AMD3100 is a bicyclam compound that mobilizes hematopoietic progenitor cells by inhibiting stromal cell derived factor-1 binding to its cognate receptor CXCR4 present on CD34+ cells. In healthy donors, large numbers of CD34+ cells are released into the circulation following a single injection of AMD3100, making this an attractive mobilization agent for allogeneic hematopoietic cell transplantation. To determine the suitability of AMD3100 mobilized cells for allogeneic transplantation, we investigated the phenotypic and functional properties of T-cells mobilized with AMD3100 alone or in combination with G-CSF.

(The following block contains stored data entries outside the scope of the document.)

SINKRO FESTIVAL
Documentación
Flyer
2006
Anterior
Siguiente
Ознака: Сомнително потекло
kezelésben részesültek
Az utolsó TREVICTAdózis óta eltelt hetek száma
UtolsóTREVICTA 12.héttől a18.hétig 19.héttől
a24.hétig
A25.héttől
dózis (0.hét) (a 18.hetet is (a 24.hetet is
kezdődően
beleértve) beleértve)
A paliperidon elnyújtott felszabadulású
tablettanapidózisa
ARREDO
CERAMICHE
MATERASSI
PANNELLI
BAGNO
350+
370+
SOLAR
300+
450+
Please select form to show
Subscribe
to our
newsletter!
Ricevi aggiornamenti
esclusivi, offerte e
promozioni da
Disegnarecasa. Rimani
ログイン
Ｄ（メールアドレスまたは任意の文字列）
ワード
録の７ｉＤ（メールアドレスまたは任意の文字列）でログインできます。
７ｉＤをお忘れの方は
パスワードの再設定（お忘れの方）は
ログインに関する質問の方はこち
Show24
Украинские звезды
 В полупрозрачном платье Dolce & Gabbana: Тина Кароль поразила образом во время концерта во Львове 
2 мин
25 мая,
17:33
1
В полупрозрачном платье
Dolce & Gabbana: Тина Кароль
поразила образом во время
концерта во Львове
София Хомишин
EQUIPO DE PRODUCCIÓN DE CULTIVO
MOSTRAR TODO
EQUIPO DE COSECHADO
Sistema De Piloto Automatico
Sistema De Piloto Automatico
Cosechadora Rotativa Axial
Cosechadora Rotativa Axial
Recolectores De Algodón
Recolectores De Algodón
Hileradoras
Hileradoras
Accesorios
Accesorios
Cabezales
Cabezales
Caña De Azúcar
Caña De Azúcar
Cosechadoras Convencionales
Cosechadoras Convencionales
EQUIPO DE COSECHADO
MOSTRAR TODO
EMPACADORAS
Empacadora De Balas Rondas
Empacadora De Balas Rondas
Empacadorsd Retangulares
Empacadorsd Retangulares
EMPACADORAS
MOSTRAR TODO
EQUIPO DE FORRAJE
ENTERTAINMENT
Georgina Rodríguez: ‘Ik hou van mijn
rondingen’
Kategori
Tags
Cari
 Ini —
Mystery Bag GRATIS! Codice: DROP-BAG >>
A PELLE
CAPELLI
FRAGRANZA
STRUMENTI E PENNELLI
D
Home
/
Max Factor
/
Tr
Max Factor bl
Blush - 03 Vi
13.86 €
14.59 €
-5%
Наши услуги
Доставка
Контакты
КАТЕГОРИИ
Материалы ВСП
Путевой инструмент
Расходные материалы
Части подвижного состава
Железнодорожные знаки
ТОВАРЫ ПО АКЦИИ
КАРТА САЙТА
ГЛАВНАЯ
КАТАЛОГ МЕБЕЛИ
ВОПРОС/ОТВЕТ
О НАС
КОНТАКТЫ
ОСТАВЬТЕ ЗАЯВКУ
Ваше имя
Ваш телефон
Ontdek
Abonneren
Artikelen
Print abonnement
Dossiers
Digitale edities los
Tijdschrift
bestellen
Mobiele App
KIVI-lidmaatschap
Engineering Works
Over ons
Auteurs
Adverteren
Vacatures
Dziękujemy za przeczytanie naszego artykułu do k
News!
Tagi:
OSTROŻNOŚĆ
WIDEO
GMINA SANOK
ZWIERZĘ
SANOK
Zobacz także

Methods: Sixteen healthy donors underwent a 15–25 liter apheresis 6 hours following mobilization with a single subcutaneous injection of AMD3100 (240mcg/kg; n=8) or after 5 daily doses of G-CSF and a single dose of AMD3100 (240 mcg/kg; n=8). All donors mobilized with AMD3100 alone had undergone a prior G-CSF mobilization > 60 days earlier, with the G-CSF mobilized apheresis products serving as controls for each donor. Serum cytokine levels were measured in all donors by Luminex bead array assays immediately prior to apheresis. The Th1 (IFN-g) to Th2 (IL-4) ratio of CD4+ T-cells at baseline and following AMD3100 mobilization was measured by ELISPOT 18 hours following nonspecific mitogen stimulation with PMA/ionomycin. Allo-reactivity against 3rd party MHC mismatched cells was measured by standard mixed lymphocyte reaction (MLR) using H3+ thymidine and a CFSE dilution assay gated on T-lymphocytes.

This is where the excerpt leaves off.